Being born around the same time as DDLJ, I take some pride in saying that I've grown up with the film. One of the reasons I touched a newspaper as a child was to check the TV schedule and see if an SRK film was airing anywhere. Learning and reciting the dialogues as the film played was a brief highlight of my teenage years. But apart from losing count of the number of times I've re-watched DDLJ in the digital era, I've been lucky enough to live the film at Maratha Mandir too. A theatre packed with people who adore the film as much as you do, the hooting and the whistling, and the outburst of emotions and laughter – it's the experience of a lifetime for every DDLJ fan. There isn't anything new to say about the film that hasn't already been said through multiple books and a plethora of articles; yet, the film has managed to impact every individual differently.
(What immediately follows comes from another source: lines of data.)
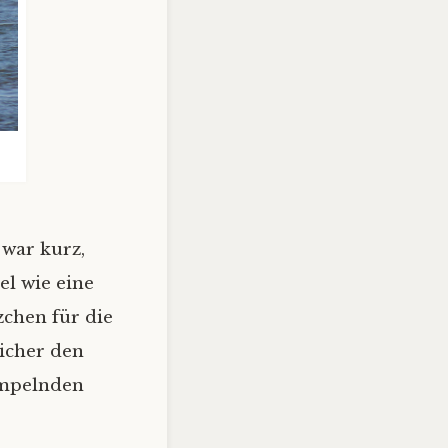
war kurz,
el wie eine
zchen für die
sicher den
ümpelnden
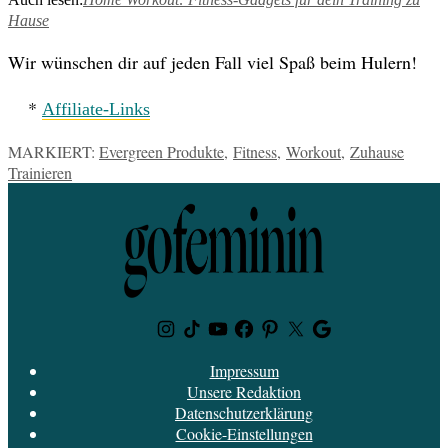
Hause
Wir wünschen dir auf jeden Fall viel Spaß beim Hulern!
*
Affiliate-Links
MARKIERT:
Evergreen Produkte
,
Fitness
,
Workout
,
Zuhause
Trainieren
Instagram
TikTok
Youtube
Facebook
Pinterest
Twitter
Google
News
Impressum
Unsere Redaktion
Datenschutzerklärung
Cookie-Einstellungen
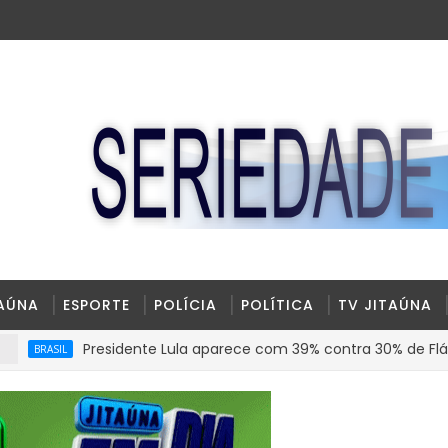
TAÚNA
ESPORTE
POLÍCIA
POLÍTICA
TV JITAÚNA
Presidente Lula aparece com 39% contra 30% de Flávio Bolson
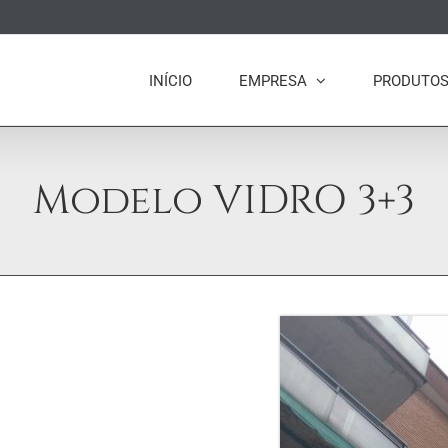
INÍCIO
EMPRESA
PRODUTO
Modelo VIDRO 3+3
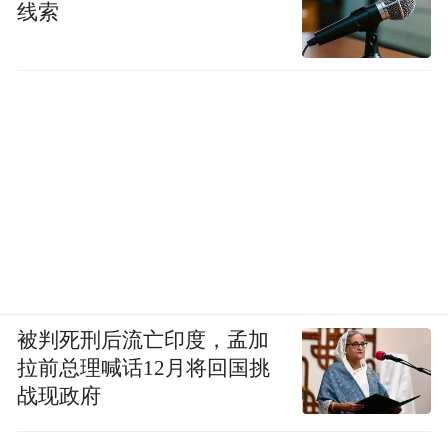
线索
被判死刑后流亡印度，孟加
拉前总理喊话12月将回国挑
战现政府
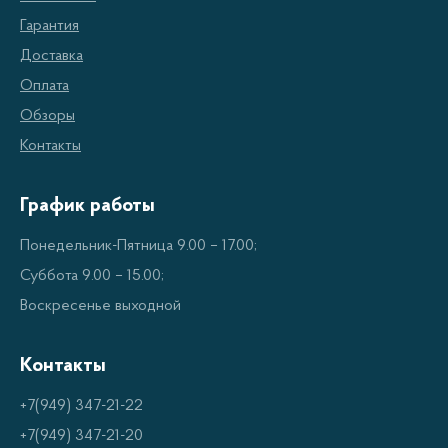
Ручная кофемолка – предназначена для
Гарантия
молотка зерен кофе вручную. Обладает
Доставка
простым дизайном и прочным корпусом из
Оплата
металла, который прослужит вам долгое время.
Обзоры
Электронная кофемолка – представляет собой
Контакты
эффективное устройство для молотка зерен
для приготовления кофе. Предназначена для
График работы
быстрого и простого приготовления кофе.
Понедельник-Пятница 9.00 – 17.00;
Также имеет автоматический выключатель
Суббота 9.00 – 15.00;
безопасности.
Воскресенье выходной
Кондиционер для кофемолки – необходим для
процесса приготовления кофе, позволяя
Контакты
поддерживать нужную температуру и
+7(949) 347-21-22
обеспечивать бесперебойную работу вашей
+7(949) 347-21-20
кофемолки.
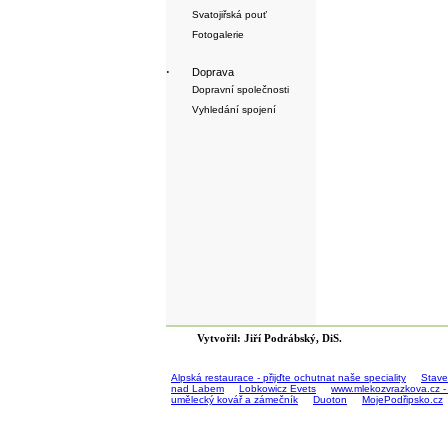
Svatojiřská pouť
Fotogalerie
·
Doprava
Dopravní společnosti
Vyhledání spojení
Vytvořil: Jiří Podrábský, DiS.
Alpská restaurace - přijďte ochutnat naše speciality
Stave
nad Labem
Lobkowicz Evets
www.mlekozvrazkova.cz -
umělecký kovář a zámečník
Duoton
MojePodřipsko.cz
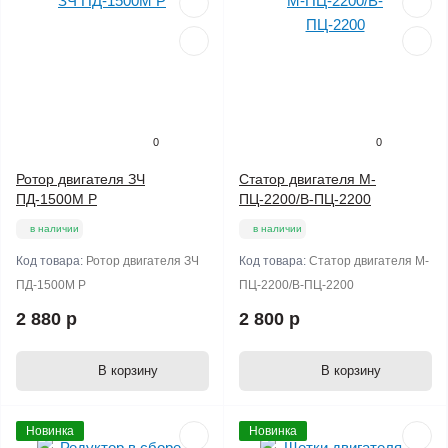
0
0
Ротор двигателя ЗЧ
Статор двигателя М-
ПД-1500М Р
ПЦ-2200/В-ПЦ-2200
в наличии
в наличии
Код товара:
Ротор двигателя ЗЧ
Код товара:
Статор двигателя М-
ПД-1500М Р
ПЦ-2200/В-ПЦ-2200
2 880 р
2 800 р
В корзину
В корзину
Новинка
Новинка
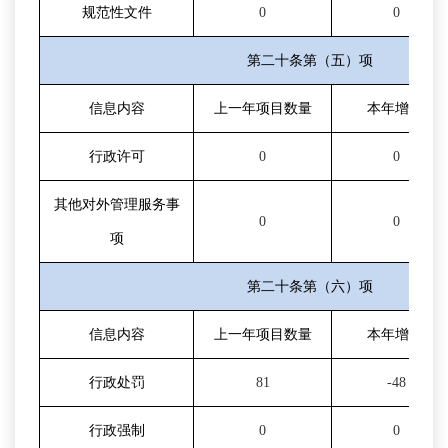
规范性文件
0
0
第二十条第（五）项
信息内容
上一年项目数量
本年增
/减
行政许可
0
0
其他对外管理服务事
0
0
项
第二十条第（六）项
信息内容
上一年项目数量
本年增
/减
行政处罚
81
-48
行政强制
0
0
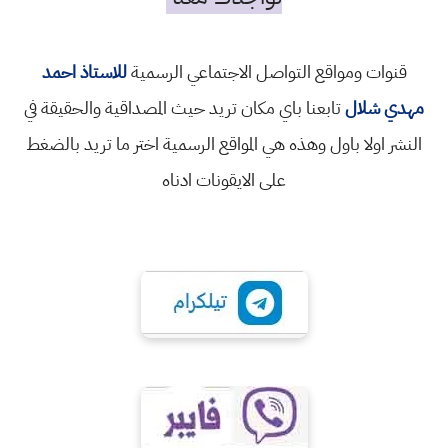
قنوات ومواقع التواصل الاجتماعي الرسمية
للاستاذ احمد
مهدي شلال
تابعنا باي مكان تريد حيث المصداقية والحقيقة في
النشر اولا باول وهذه هي المواقع الرسمية اختر ما تريد بالضغط
على الايقونات ادناه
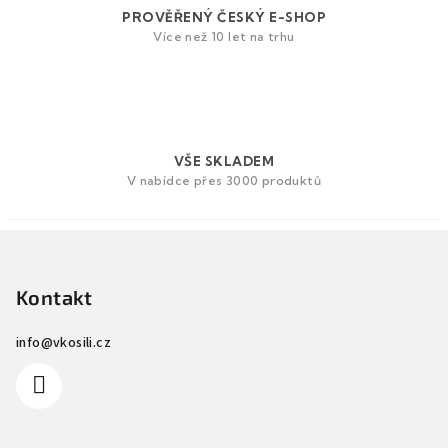
y
PROVĚŘENÝ ČESKÝ E-SHOP
v
Více než 10 let na trhu
ý
p
i
s
u
VŠE SKLADEM
V nabídce přes 3000 produktů
Z
á
p
Kontakt
a
info
@
vkosili.cz
t
í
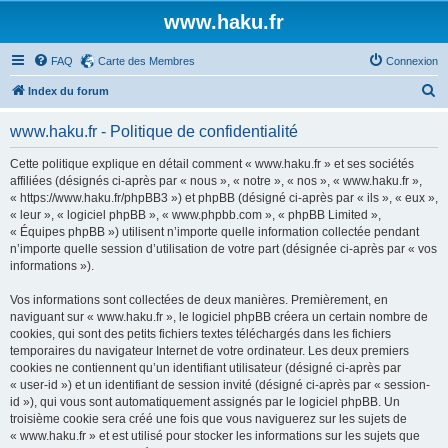
www.haku.fr
FAQ
Carte des Membres
Connexion
R
Index du forum
e
www.haku.fr - Politique de confidentialité
c
h
Cette politique explique en détail comment « www.haku.fr » et ses sociétés
affiliées (désignés ci-après par « nous », « notre », « nos », « www.haku.fr »,
e
« https://www.haku.fr/phpBB3 ») et phpBB (désigné ci-après par « ils », « eux »,
r
« leur », « logiciel phpBB », « www.phpbb.com », « phpBB Limited »,
« Équipes phpBB ») utilisent n’importe quelle information collectée pendant
c
n’importe quelle session d’utilisation de votre part (désignée ci-après par « vos
h
informations »).
e
Vos informations sont collectées de deux manières. Premièrement, en
r
naviguant sur « www.haku.fr », le logiciel phpBB créera un certain nombre de
cookies, qui sont des petits fichiers textes téléchargés dans les fichiers
temporaires du navigateur Internet de votre ordinateur. Les deux premiers
cookies ne contiennent qu’un identifiant utilisateur (désigné ci-après par
« user-id ») et un identifiant de session invité (désigné ci-après par « session-
id »), qui vous sont automatiquement assignés par le logiciel phpBB. Un
troisième cookie sera créé une fois que vous naviguerez sur les sujets de
« www.haku.fr » et est utilisé pour stocker les informations sur les sujets que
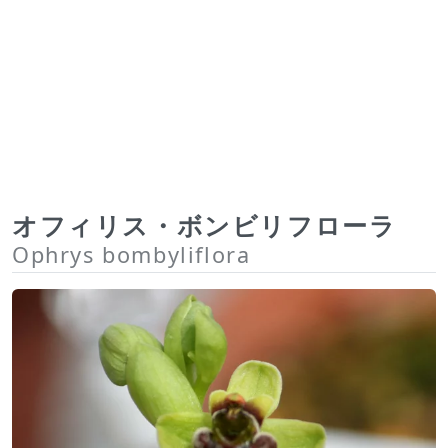
オフィリス・ボンビリフローラ
Ophrys bombyliflora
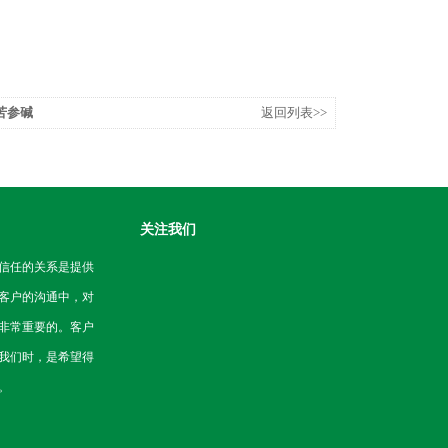
 苦参碱
返回列表>>
关注我们
信任的关系是提供
客户的沟通中，对
非常重要的。客户
我们时，是希望得
。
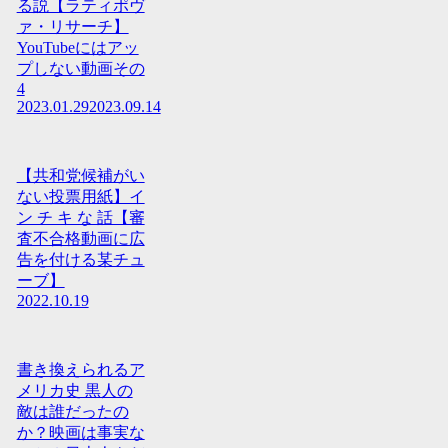
る説【ラティポヴ
ァ・リサーチ】
YouTubeにはアッ
プしない動画その
4
2023.01.29
2023.09.14
【共和党候補がい
ない投票用紙】イ
ン チ キ な 話【審
査不合格動画に広
告を付ける某チュ
ーブ】
2022.10.19
書き換えられるア
メリカ史 黒人の
敵は誰だったの
か？映画は事実な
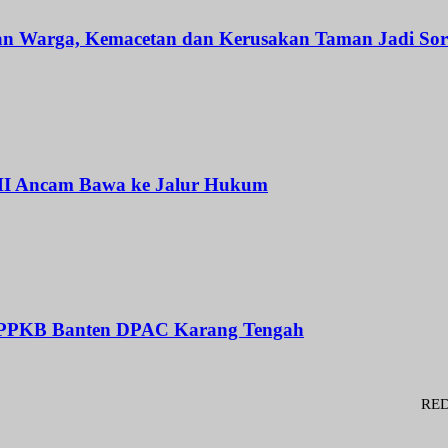
an Warga, Kemacetan dan Kerusakan Taman Jadi Sor
I Ancam Bawa ke Jalur Hukum
BPPKB Banten DPAC Karang Tengah
REDAKSI : Pe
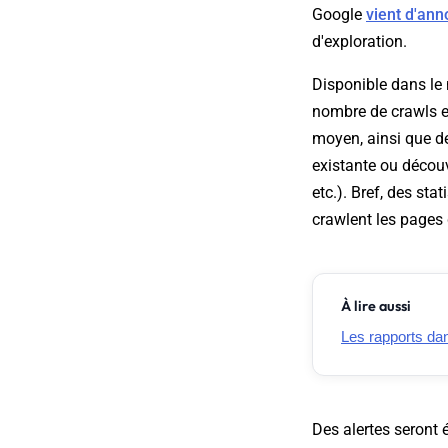
Google
vient d'ann
d'exploration.
Disponible dans l
nombre de crawls ef
moyen, ainsi que de
existante ou décou
etc.). Bref, des st
crawlent les pages 
À lire aussi
Les rapports da
Des alertes seront 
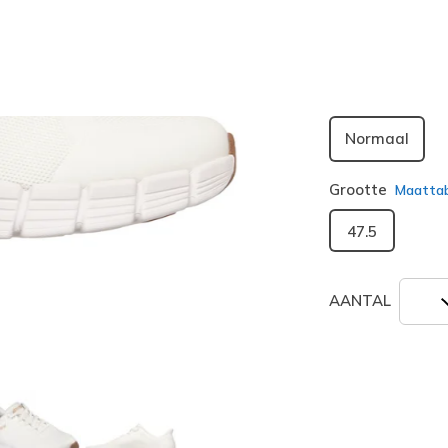
geselecte
Breedte
Normaal
Grootte
Maatta
47.5
AANTAL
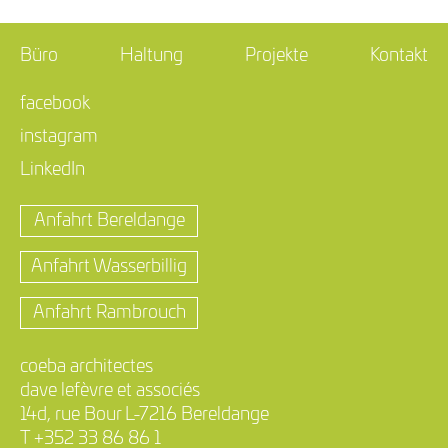
Büro
Haltung
Projekte
Kontakt
facebook
instagram
LinkedIn
Anfahrt Bereldange
Anfahrt Wasserbillig
Anfahrt Rambrouch
coeba architectes
dave lefèvre et associés
14d, rue Bour L-7216 Bereldange
T +352 33 86 86 1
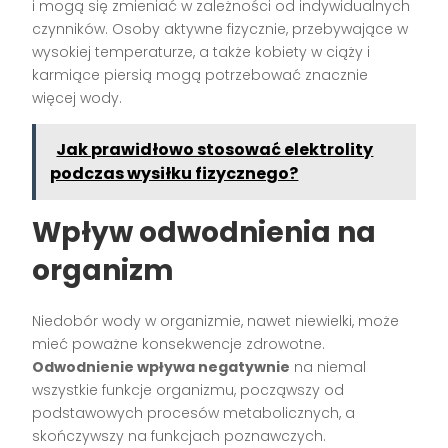
i mogą się zmieniać w zależności od indywidualnych
czynników. Osoby aktywne fizycznie, przebywające w
wysokiej temperaturze, a także kobiety w ciąży i
karmiące piersią mogą potrzebować znacznie
więcej wody.
Jak prawidłowo stosować elektrolity
podczas wysiłku fizycznego?
Wpływ odwodnienia na
organizm
Niedobór wody w organizmie, nawet niewielki, może
mieć poważne konsekwencje zdrowotne.
Odwodnienie wpływa negatywnie
na niemal
wszystkie funkcje organizmu, począwszy od
podstawowych procesów metabolicznych, a
skończywszy na funkcjach poznawczych.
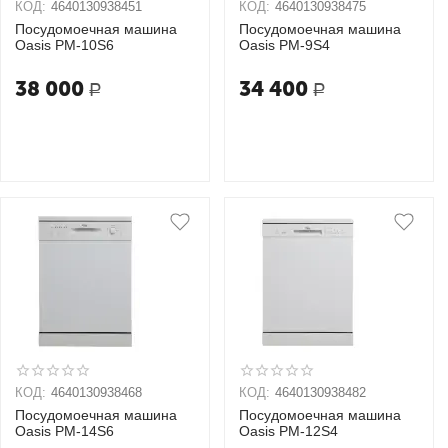
КОД:
4640130938451
КОД:
4640130938475
Посудомоечная машина
Посудомоечная машина
Oasis PM-10S6
Oasis PM-9S4
38 000
34 400
Р
Р
КОД:
4640130938468
КОД:
4640130938482
Посудомоечная машина
Посудомоечная машина
Oasis PM-14S6
Oasis PM-12S4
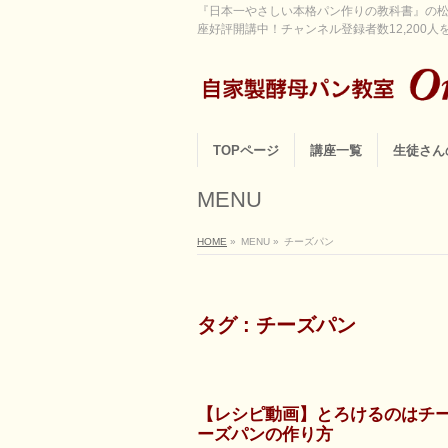
『日本一やさしい本格パン作りの教科書』の松
座好評開講中！チャンネル登録者数12,200人を超
TOPページ
講座一覧
生徒さん
MENU
HOME
»
MENU
»
チーズパン
タグ : チーズパン
【レシピ動画】とろけるのはチ
ーズパンの作り方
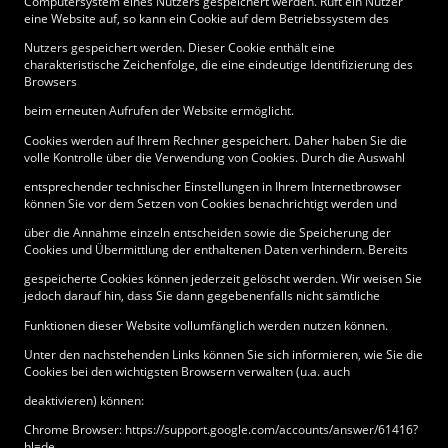
Computersystem eines Nutzers gespeichert werden. Ruft ein Nutzer
eine Website auf, so kann ein Cookie auf dem Betriebssystem des
Nutzers gespeichert werden. Dieser Cookie enthält eine
charakteristische Zeichenfolge, die eine eindeutige Identifizierung des
Browsers
beim erneuten Aufrufen der Website ermöglicht.
Cookies werden auf Ihrem Rechner gespeichert. Daher haben Sie die
volle Kontrolle über die Verwendung von Cookies. Durch die Auswahl
entsprechender technischer Einstellungen in Ihrem Internetbrowser
können Sie vor dem Setzen von Cookies benachrichtigt werden und
über die Annahme einzeln entscheiden sowie die Speicherung der
Cookies und Übermittlung der enthaltenen Daten verhindern. Bereits
gespeicherte Cookies können jederzeit gelöscht werden. Wir weisen Sie
jedoch darauf hin, dass Sie dann gegebenenfalls nicht sämtliche
Funktionen dieser Website vollumfänglich werden nutzen können.
Unter den nachstehenden Links können Sie sich informieren, wie Sie die
Cookies bei den wichtigsten Browsern verwalten (u.a. auch
deaktivieren) können:
Chrome Browser: https://support.google.com/accounts/answer/61416?
hl=de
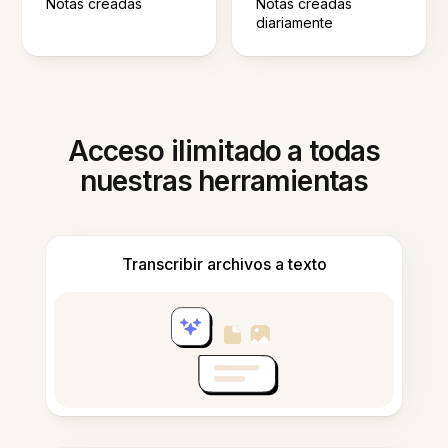
Notas creadas
Notas creadas
diariamente
Acceso ilimitado a todas
nuestras herramientas
Transcribir archivos a texto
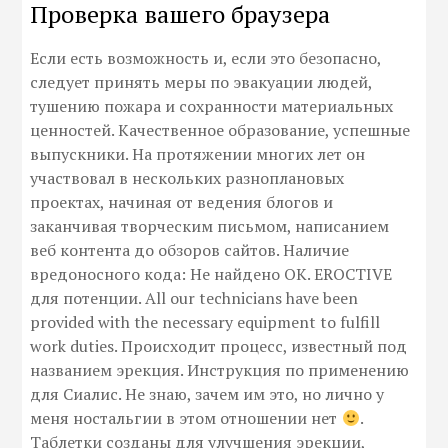
Проверка вашего браузера
Если есть возможность и, если это безопасно,
следует принять меры по эвакуации людей,
тушению пожара и сохранности материальных
ценностей. Качественное образование, успешные
выпускники. На протяжении многих лет он
участвовал в нескольких разноплановых
проектах, начиная от ведения блогов и
заканчивая творческим письмом, написанием
веб контента до обзоров сайтов. Наличие
вредоносного кода: Не найдено OK. EROCTIVE
для потенции. All our technicians have been
provided with the necessary equipment to fulfill
work duties. Происходит процесс, известный под
названием эрекция. Инструкция по применению
для Сиалис. Не знаю, зачем им это, но лично у
меня ностальгии в этом отношении нет
.
Таблетки созданы для улучшения эрекции,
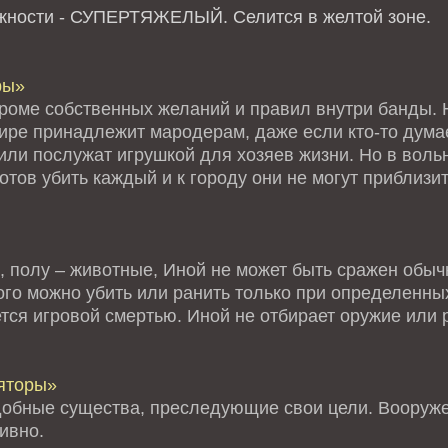
ожности - СУПЕРТЯЖЕЛЫЙ.
Селится в желтой зоне.
ры»
кроме собственных желаний и правил внутри банды. Н
мире принадлежит мародерам, даже если кто-то дума
или послужат игрушкой для хозяев жизни. Но в воль
тов убить каждый и к городу они не могут приблизи
, полу – животные, Иной не может быть сражен обыч
го можно убить или ранить только при определенных
тся игровой смертью. Иной не отбирает оружие или 
яторы»
обные существа, преследующие свои цели. Вооруже
ивно.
Of course, the film has its flaws. People have been pointing out the flaws ever since it came into existence. But isn't perfection a bit too sophisticated and, in turn, boring? To me, the film is all but perfect and the imperfections are negligible, considering the fact that the film has shaped me as a person. Yes, it is a love story, but there's much more substance to it. Simply put, the film illuminates more than just the love between two romantic partners. The very first scenes of the film depict love for India. Be it ever so slightly, but as a child, it did instil a feeling of patriotism in me. Baldev Singh (Amrish Puri), even after living for more than two decades in London, doesn't let the culture and tradition down. Then there's the love between a father and a son (Anupam Kher and Shah Rukh Khan): Raj's father spoils him with a Europe trip even after he fails University only because he worked hard to give him the life he, the father, never had. Then he comes all the way to India to help his son on his quest to marry Simran (Kajol). Raj doesn't have a mother, yet he mentions her and her teachings throughout the movie, time and again. Simran shares a friendly relationship with her mother (Farida Jalal), who doesn't want to see her daughter go through the same struggles and make the same sacrifices she did. Simran expresses her love towards her father by agreeing to marry a man she has never seen, just out of respect and trust towards him. Her father eventually gives in to her happiness. The film also touches on Baldev Singh's fondness for pigeons, which is used as a metaphor for Indians in the story.
Apart from a sense of patriotism and strong cultural beliefs portrayed by every character, there are events that stand against patriarchy. Yes, Simran takes every word her father speaks as an ultimatum, but the father does fulfil his daughter's demands, first by letting her go on a trip and, finally, letting her go with Raj. We see two fathers, both belonging to the same soil with the same core values, yet their ideas of bringing up their children are in contrast. Then there is the message of respecting women (the morning bedroom scene after the song 'Zara Sa Jhoom Loon Main'). On the surface, the story of Raj-Simran can be seen as a fantasy that's too good to be true, yet the characters have become templates to many boys and girls in the real world. DDLJ, of course, is celebrated as one of the most-popular romances not only in India but worldwide, and rightly so. It also ticks off all the essential cues moving away from romance that makes the film a larger than life experience.